Le modèle asiatique se fondait sur une accumulation forte du capital et sur du travail peu qualifié, très bon marché.

Aujourd’hui, nous vivons dans un monde où le capital est devenu abondant grâce à une longue période de paix.

Le capital est tellement abondant qu’il s’échange aujourd’hui à des taux d’intérêt négatifs. Il suffit donc qu’un pays présente un minimum de stabilité pour attirer du capital. Nous sommes par ailleurs dotés d’un système bancaire solide dont la taille des actifs a dépassé celle du PIB, et d’un marché des capitaux en plein essor.

Demain, le capital ne sera donc plus l’élément déterminant entre les gagnants et les perdants dans la course des nations. Celle-ci deviendra focalisée sur la qualification du travail. Penser qu’un pays pourra être compétitif en maintenant des salaires bas, c’est omettre de voir la fabuleuse vague de robotisation qui déferle, et qui réduira le coût du travail marginal à des niveaux nuls.

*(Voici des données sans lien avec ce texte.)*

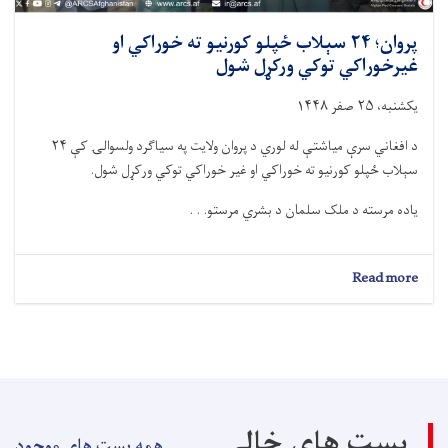
پروان؛ ۲۴ سېلاب‌ ځپلو کورنیو ته خوراکي او
غیرخوراکي توکي ورکړل شول
یکشنبه، ۲۵ صفر ۱۴۴۸
د افغاني سرې میاشتې له لوري د پروان ولایت په سیاګرد ولسوالۍ کې ۲۴
سېلاب‌ ځپلو کورنیو ته خوراکي او غیر خوراکي توکي ورکړل شول.
یاده مرسته د ملک سلمان د بشري مرستو. . .
about
Read more
پروان؛
۲۴
سېلاب‌
ځپلو
کورنیو
ته
خوراکي
بست های خالی
او
همه بست های موجود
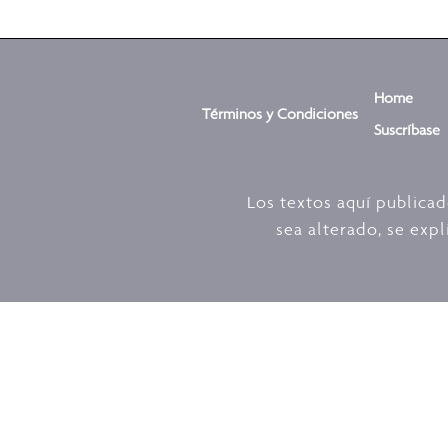
Home
Términos y Condiciones
Suscríbase
Los textos aquí publica
sea alterado, se expl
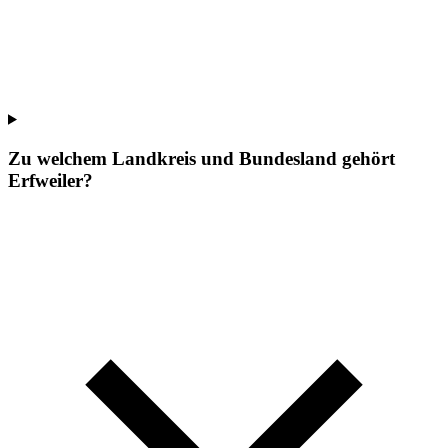
Zu welchem Landkreis und Bundesland gehört
Erfweiler?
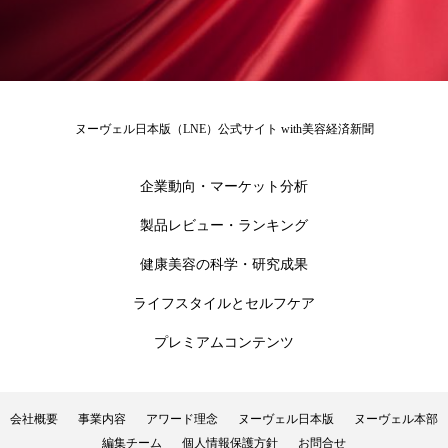
ローカル
ロンジェビティ
下半身美容
乾燥 対策 冬 スキンケア
乾燥対策
乾燥肌対策
他者との再接続
企業・経済
ヌーヴェル日本版（LNE）公式サイト with美容経済新聞
価格改定
保湿
保湿と香り
保湿成分
企業動向・マーケット分析
健康寿命
光老化
免疫 肌
製品レビュー・ランキング
健康美容の科学・研究成果
冬 UVケア
冬 美容 習慣
ライフスタイルとセルフケア
冬 髪 ツヤ 出す 方法
冬 髪 乾燥 改善 方法
プレミアムコンテンツ
冬スキンケア
冬の乾燥肌
冬の印象美
冬の準備
冬美容
冷え対策
会社概要
事業内容
アワード理念
ヌーヴェル日本版
ヌーヴェル本部
編集チーム
個人情報保護方針
お問合せ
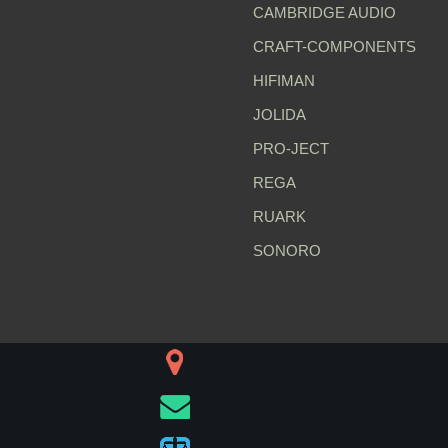
CAMBRIDGE AUDIO
CRAFT-COMPONENTS
HIFIMAN
JOLIDA
PRO-JECT
REGA
RUARK
SONORO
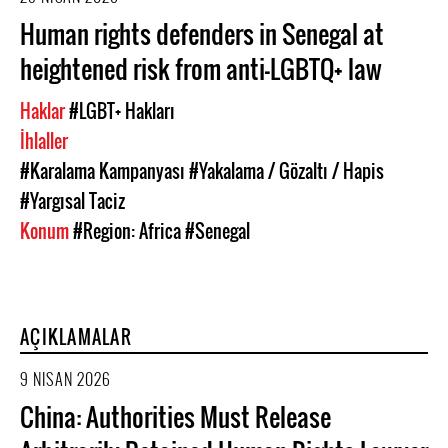
Human rights defenders in Senegal at
heightened risk from anti-LGBTQ+ law
Haklar
#LGBT+ Hakları
İhlaller
#Karalama Kampanyası
#Yakalama / Gözaltı / Hapis
#Yargısal Taciz
Konum
#Region: Africa
#Senegal
AÇIKLAMALAR
9 NISAN 2026
China: Authorities Must Release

Les gagnants de demain seront ceux qui auront une main-d’œuvre extrêmement qualifiée, capable de porter des innovations fortes, qui iront de la recherche fondamentale jusqu’à la mise sur le marché. Et cela ne se fait pas en gardant les salaires bas comme ce fut le cas dans les modèles de développement asiatiques, mais plutôt en les augmentant et en améliorant les filets de sécurité sociale, pour mettre un terme à la fuite des cerveaux qui s’en vont briller sous d’autres cieux.